Quando c’è la crisi economica il Paese diventa povero e i poveri diventano, se possibile, ancora piú poveri. Questa è la storia di una famiglia che non aveva un soldo, nemmeno per uscire a mangiarsi una pizza, per un gelato, un giro in macchina visto che la macchina non ce l’avevano. Erano delle brave persone, non si lamentavano, stringevano i denti e andavano avanti sperando che i governanti che decidevano del loro Paese si interessassero anche a loro. I due figli, Mario e Luisina, i giocattoli se li costruivano da soli e si divertivano con Soriano, il gatto di casa. A scuola, per fortuna, nessuno li prendeva in giro perché avevano toppe e buchi perché tutti avevano toppe e buchi.
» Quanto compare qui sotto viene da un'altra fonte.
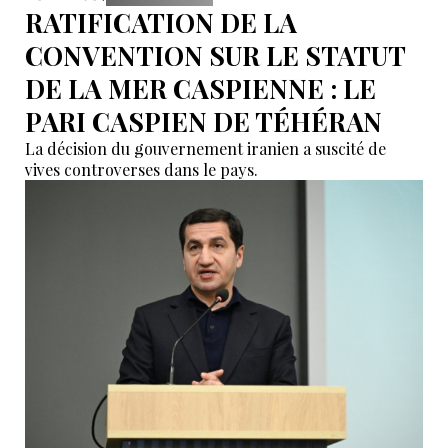
RATIFICATION DE LA
CONVENTION SUR LE STATUT
DE LA MER CASPIENNE : LE
PARI CASPIEN DE TÉHÉRAN
La décision du gouvernement iranien a suscité de
vives controverses dans le pays.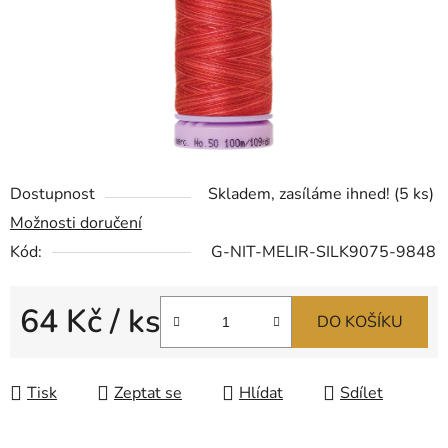
Dostupnost
Skladem, zasíláme ihned!
(5 ks)
Možnosti doručení
Kód:
G-NIT-MELIR-SILK9075-9848
64 Kč
/ ks
DO KOŠÍKU
Měrná cena:
Tisk
Zeptat se
Hlídat
Sdílet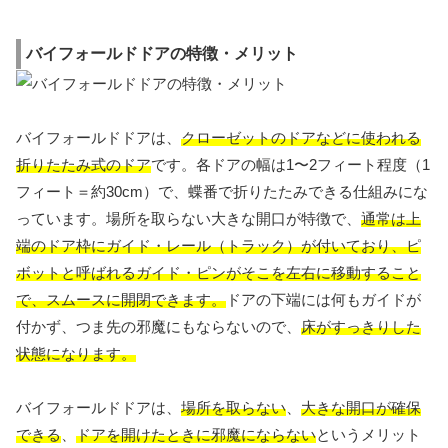
バイフォールドドアの特徴・メリット
バイフォールドドアは、
クローゼットのドアなどに使われる
折りたたみ式のドア
です。各ドアの幅は1〜2フィート程度（1
フィート＝約30cm）で、蝶番で折りたたみできる仕組みにな
っています。場所を取らない大きな開口が特徴で、
通常は上
端のドア枠にガイド・レール（トラック）が付いており、ピ
ボットと呼ばれるガイド・ピンがそこを左右に移動すること
で、スムースに開閉できます。
ドアの下端には何もガイドが
付かず、つま先の邪魔にもならないので、
床がすっきりした
状態になります。
バイフォールドドアは、
場所を取らない
、
大きな開口が確保
できる
、
ドアを開けたときに邪魔にならない
というメリット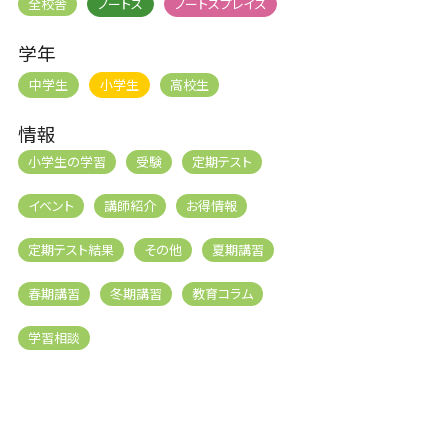
全校舎
ノートス
ノートスプレイズ
学年
中学生
小学生
高校生
情報
小学生の学習
受験
定期テスト
イベント
講師紹介
お得情報
定期テスト結果
その他
夏期講習
春期講習
冬期講習
教育コラム
学習相談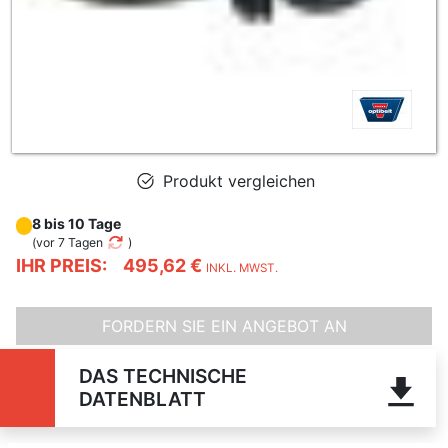
Produkt vergleichen
8 bis 10 Tage
(
vor 7 Tagen
)
IHR PREIS:
495,62 €
INKL. MWST.
FORDERN SIE EIN ANGEBOT AN
DAS TECHNISCHE
DATENBLATT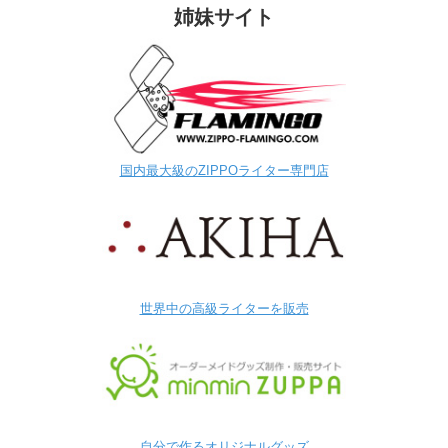
姉妹サイト
国内最大級のZIPPOライター専門店
世界中の高級ライターを販売
自分で作るオリジナルグッズ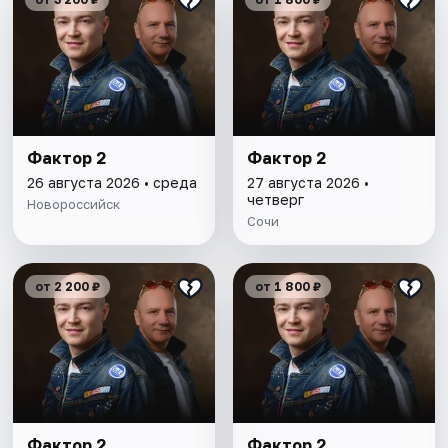
Фактор 2
Фактор 2
26 августа 2026 • среда
27 августа 2026 •
четверг
Новороссийск
Сочи
от 2 200 ₽
от 1 800 ₽
Фактор 2
Фактор 2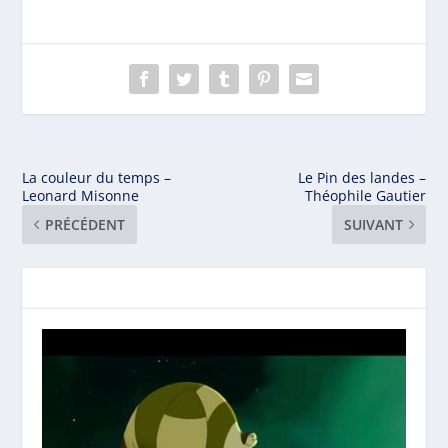
La couleur du temps –
Le Pin des landes –
Leonard Misonne
Théophile Gautier
PRÉCÉDENT
SUIVANT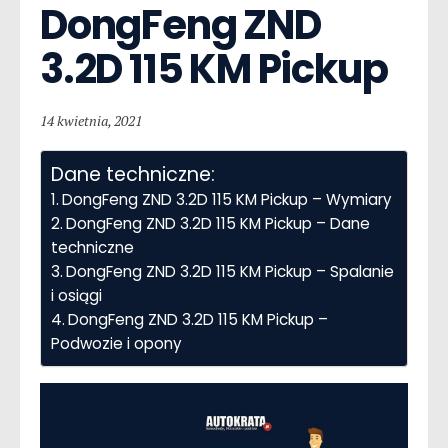
DongFeng ZND  
3.2D 115 KM Pickup
14 kwietnia, 2021
Dane techniczne:
DongFeng ZND 3.2D 115 KM Pickup – Wymiary
DongFeng ZND 3.2D 115 KM Pickup – Dane
techniczne
DongFeng ZND 3.2D 115 KM Pickup – Spalanie
i osiągi
DongFeng ZND 3.2D 115 KM Pickup –
Podwozie i opony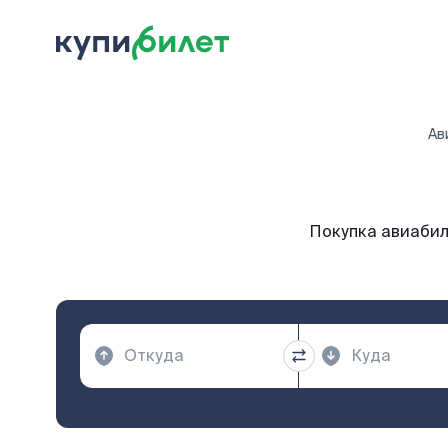
Ав
Покупка авиабил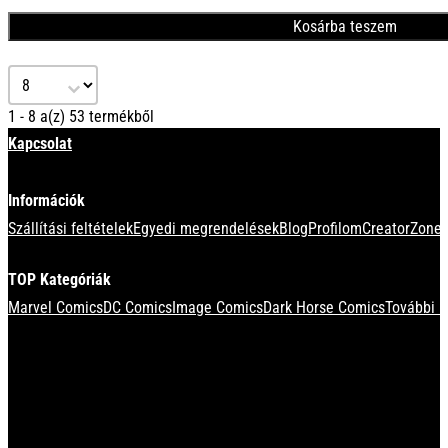
Kosárba teszem
Select number per page
1 - 8 a(z) 53 termékből
Kapcsolat
Információk
Szállítási feltételek
Egyedi megrendelések
Blog
Profilom
CreatorZone 
TOP Kategóriák
Marvel Comics
DC Comics
Image Comics
Dark Horse Comics
További k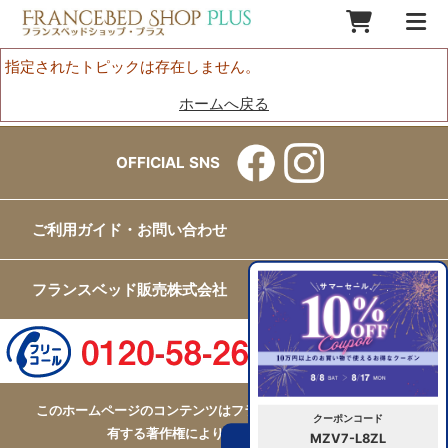
指定されたトピックは存在しません。
ホームへ戻る
OFFICIAL SNS
ご利用ガイド・お問い合わせ
フランスベッド販売株式会社
このホームページのコンテンツはフランスベッド販売株式会社が
クーポンコード
有する著作権により保護されています。
MZV7-L8ZL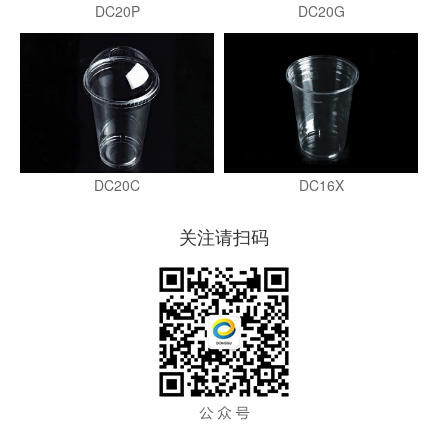
DC20P
DC20G
DC16X
DC20C
关注请扫码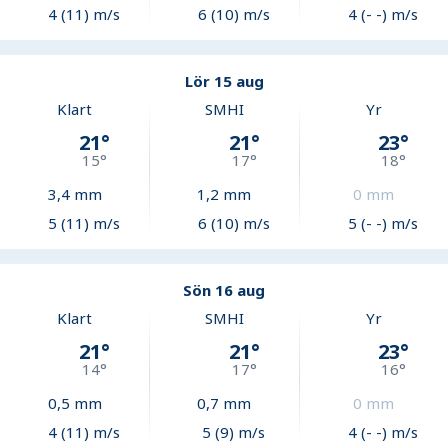
4 (11) m/s
6 (10) m/s
4 (- -) m/s
Lör 15 aug
Klart
SMHI
Yr
21
°
21
°
23
°
15
°
17
°
18
°
3,4
mm
1,2
mm
0
mm
5 (11) m/s
6 (10) m/s
5 (- -) m/s
Sön 16 aug
Klart
SMHI
Yr
21
°
21
°
23
°
14
°
17
°
16
°
0,5
mm
0,7
mm
0
mm
4 (11) m/s
5 (9) m/s
4 (- -) m/s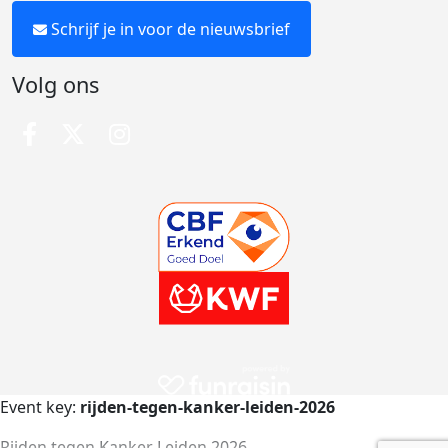
Schrijf je in voor de nieuwsbrief
Volg ons
Event key:
rijden-tegen-kanker-leiden-2026
Rijden tegen Kanker Leiden 2026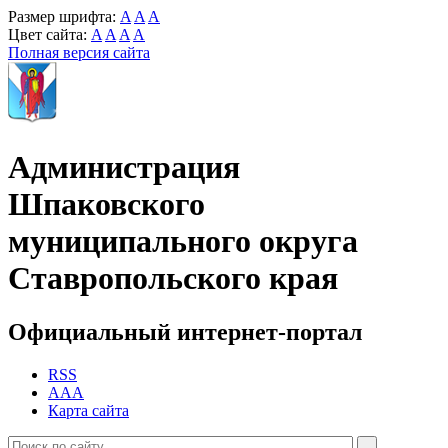
Размер шрифта:
A
A
A
Цвет сайта:
A
A
A
A
Полная версия сайта
Администрация
Шпаковского
муниципального округа
Ставропольского края
Официальный интернет-портал
RSS
AAA
Карта сайта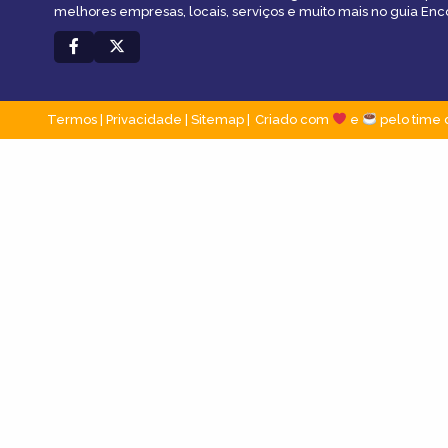
melhores empresas, locais, serviços e muito mais no guia En
Termos
|
Privacidade
|
Sitemap
Criado com
e
pelo time 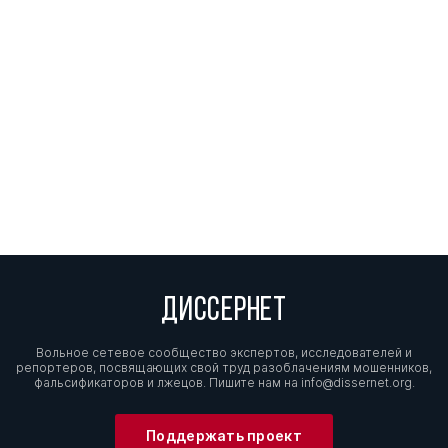
ДИССЕРНЕТ
Вольное сетевое сообщество экспертов, исследователей и
репортеров, посвящающих свой труд разоблачениям мошенников,
фальсификаторов и лжецов. Пишите нам на
info@dissernet.org.
Поддержать проект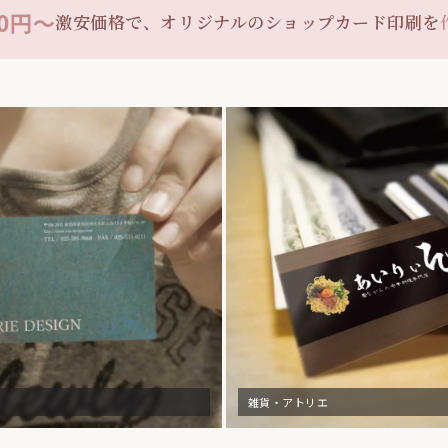
80円〜
激安価格で、オリジナルのショップカード印刷を
雑貨・アトリエ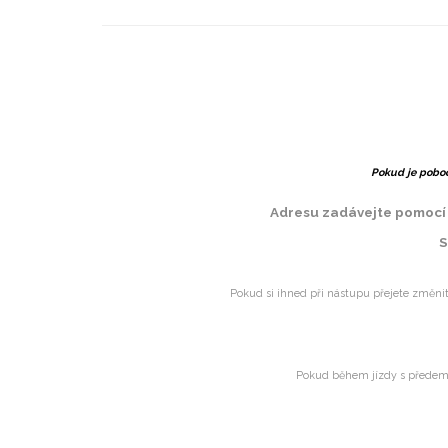
Pokud je poboč
Adresu zadávejte pomocí n
S
Pokud si ihned při nástupu přejete změni
Pokud během jízdy s předem 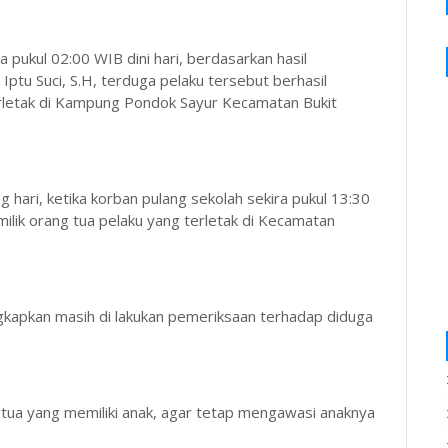
 pukul 02:00 WIB dini hari, berdasarkan hasil
Iptu Suci, S.H, terduga pelaku tersebut berhasil
rletak di Kampung Pondok Sayur Kecamatan Bukit
 hari, ketika korban pulang sekolah sekira pukul 13:30
ilik orang tua pelaku yang terletak di Kecamatan
kapkan masih di lakukan pemeriksaan terhadap diduga
tua yang memiliki anak, agar tetap mengawasi anaknya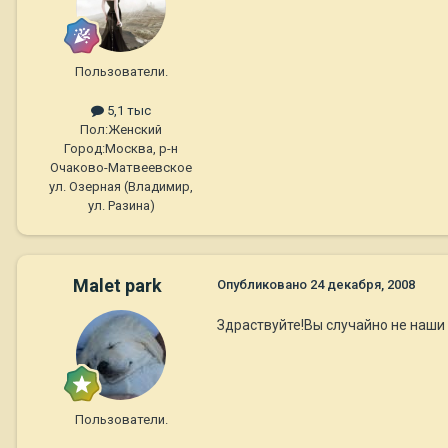
Пользователи.
5,1 тыс
Пол:
Женский
Город:
Москва, р-н
Очаково-Матвеевское
ул. Озерная (Владимир,
ул. Разина)
Malet park
Опубликовано
24 декабря, 2008
Здраствуйте!Вы случайно не наши
Пользователи.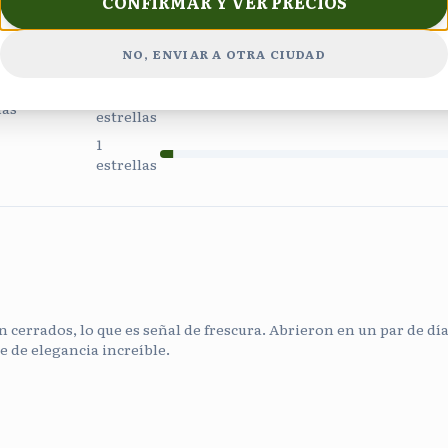
CONFIRMAR Y VER PRECIOS
4
estrellas
3
NO, ENVIAR A OTRA CIUDAD
estrellas
2
ñas
estrellas
1
estrellas
 cerrados, lo que es señal de frescura. Abrieron en un par de días
e de elegancia increíble.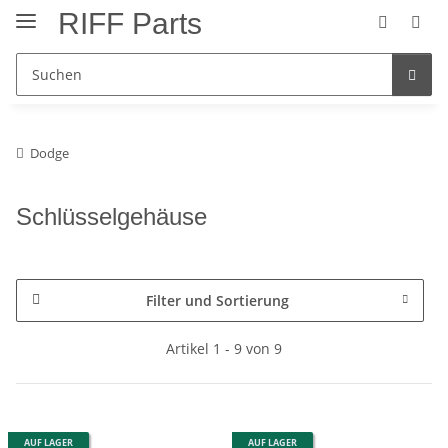
RIFF Parts
Dodge
Schlüsselgehäuse
Filter und Sortierung
Artikel 1 - 9 von 9
AUF LAGER
AUF LAGER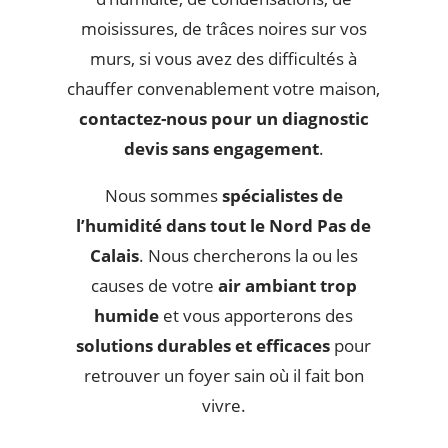
moisissures, de trâces noires sur vos
murs, si vous avez des difficultés à
chauffer convenablement votre maison,
contactez-nous pour un diagnostic
devis sans engagement
.
Nous sommes
spécialistes de
l’humidité dans tout le Nord Pas de
Calais
. Nous chercherons la ou les
causes de votre
air ambiant trop
humide
et vous apporterons des
solutions durables et efficaces
pour
retrouver un foyer sain où il fait bon
vivre.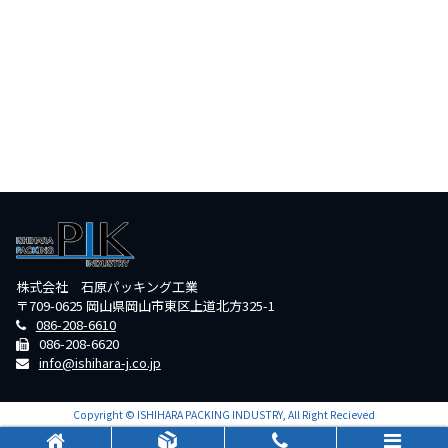
株式会社 石原パッキング工業
〒709-0625 岡山県岡山市東区上道北方325-1
086-208-6610
086-208-6620
info@ishihara-j.co.jp
Copyright © ISHIHARA PACKING INDUSTRY, All Right Recieved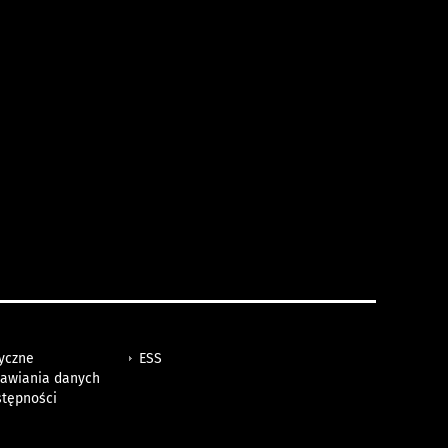
tyczne
ESS
awiania danych
stępności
Quando Natale si fece vicino, la signora Roberta, la mamma di Mario e Luisina, parlò con suo marito: – Senti Giovanni, i bambini non chiedono mai niente, non vogliono nemmeno i regali di Natale, però la vigilia dobbiamo fare una bella cena di pesce. Quei due ragazzini, al massimo, conoscono il tonno in scatola. Quindi, per favore, vendi questa –. Gli diede una collanina con una medaglietta della Madonna. – E compra un po’ di pesce e delle vongole.

Giovanni era disperato, senza lavoro e senza soldi, doveva vendersi la collanina di sua moglie, il suo unico bene prezioso, per dare un po’ di gioia ai suoi cari. Ma alla fine che c’è di piú bello di una famiglia che festeggia il santo Natale? Uscí di casa ma sulla strada incontrò due ladri. Cominciò a scappare. Ma i due erano giovani e lui aveva una gamba che non funzionava bene. Lo acchiapparono e dopo avergli dato un po’ di calci gli presero la collana. Quando si rialzò da terra iniziò a piangere. E ora? Come avrebbe fatto? Come poteva presentarsi a casa senza un accidente di niente? Andò lo stesso al mercato del pesce. C’erano banchi pieni di calamari, ostriche, sogliole e tutto il bendidio che ci offre il mare. I prezzi però erano altissimi e solo i ricchi potevano permetterselo. Spesso durante le crisi economiche i ricchi diventano ancora piú ricchi. Giovanni pregò i pescivendoli di dargli qualcosa. Gli andavano bene pure le interiora e le teste dei pesci che non mangia nessuno, tranne i gatti e i cani randagi. Niente. Lo cacciarono come fosse un barbone.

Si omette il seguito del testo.